We process your personal data according to the General Data Protection Regulation (GDPR) of the European Union, as well as according to all other relevant legislation according to Finnish and EU law. In this privacy policy we explain our basis for processing your personal information, and inform you of your rights regarding your personal data.
Semantti Oy Teknologiantie 11 90590 Oulu Finland Email: privacy@semantti.com Business ID: 3462983-5
We process your personal information for marketing, generating leads for our sales, distributing factual information and news about our company and products and measuring, providing you products and services, and improving the website user experience.
For users who access this website, the legal basis for processing personal data is our legitimate interest to understand website traffic in order to improve the experience.
If you subscribe to our marketing, or use our managed services or online products then information you give us is used to provide you the services you subscribe to, there the legal basis for processing is explicit consent of the data subject - your own consent.
Our hosting, content delivery, analytics and spam protection services collect visitor information in the form of IP-addresses and potential cookies automatically submitted by your web browser.
We may also collect email addresses, domain names, IP-addresses and optionally your name and company affiliation if you submit them manually via forms on our website or by using our managed services and online products.
If you use Semantti’s managed services or online products that analyze your organization’s log data (for example, incident readiness playbooks), you may upload or otherwise provide log files for analysis. Depending on your systems, logs can include personal data such as user identifiers, IP addresses, device identifiers, timestamps, and activity records.
In these cases, your organization is typically the data controller and Semantti acts as a data processor, processing the log data only to provide the requested analysis and results. We use Google Cloud Platform or similar cloud platforms committing to EU Standard Contractual Clauses as a sub-processor to host and process log data securely. We retain customer log data only for as long as needed to deliver the analysis (or as agreed with the customer) and then delete or anonymize it in accordance with our retention practices.
We use following services as data sources:
You have the following rights according to GDPR regarding the processing of your personal data. You can exercise your rights either directly through our services, or by contacting us by email.

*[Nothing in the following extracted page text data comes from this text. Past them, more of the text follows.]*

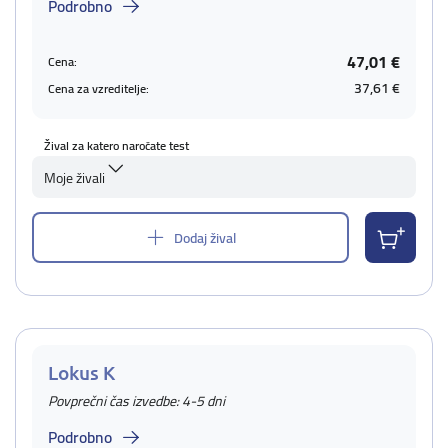
Podrobno
47,01 €
Cena:
37,61 €
Cena za vzreditelje:
Žival za katero naročate test
Moje živali
Dodaj žival
Lokus K
Povprečni čas izvedbe: 4-5 dni
Podrobno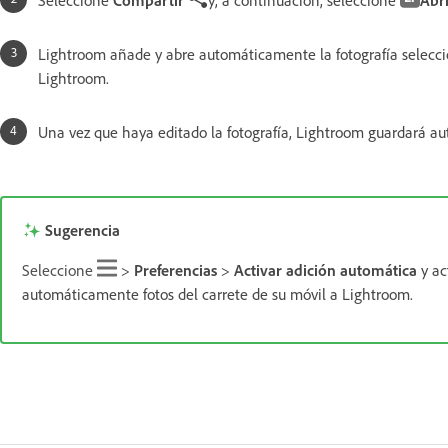
Seleccione
Compartir
y, a continuación, seleccione
Abri
Lightroom añade y abre automáticamente la fotografía selecc
Lightroom.
Una vez que haya editado la fotografía, Lightroom guardará 
Sugerencia
Seleccione
>
Preferencias
>
Activar adición automática
y ac
automáticamente fotos del carrete de su móvil a Lightroom.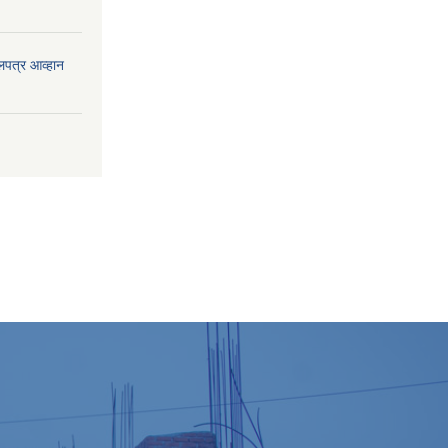
लपत्र आव्हान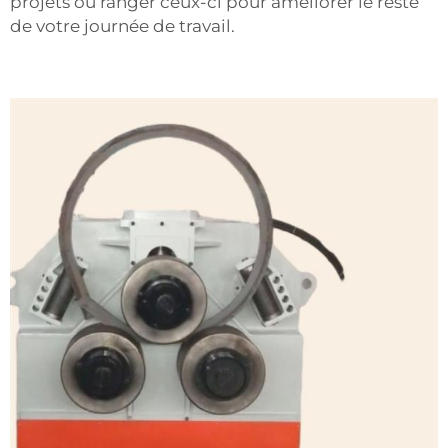
projets ou ranger ceux-ci pour améliorer le reste
de votre journée de travail.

Email addresses, names and company affiliations submitted are retained until the person unsubscribes. If a subscriber requests a permanent opt-out from any future marketing then the opt-out address is retained until the person in question requests to be removed from the opt-out list.
Contact information, names, company affiliations and other personal data stored for customer relationship management are retained while the customer relationship is active and thereafter only for as long as reasonably necessary for legal, accounting, or contractual purposes. Data is securely deleted or anonymized once it is no longer needed.
Your personal data can be accessed by our employees and contractors, who develop and maintain our products, services, sales, marketing and business.
We require our foreign service providers that their countries have an adequate level of data privacy as required by the GDPR, and that they are committed to follow the GDPR and other relevant EU regulations.
Your personal data is not used for automated individual decision-making or profiling.
We don’t collect or ask you for personal information unless we truly need it. We require a non-disclosure agreement (NDA) from all our employees who process personal information. We control and keep track of who has access to the services used to process the data. We use transport layer encryption (TLS) to protect your interaction with our website.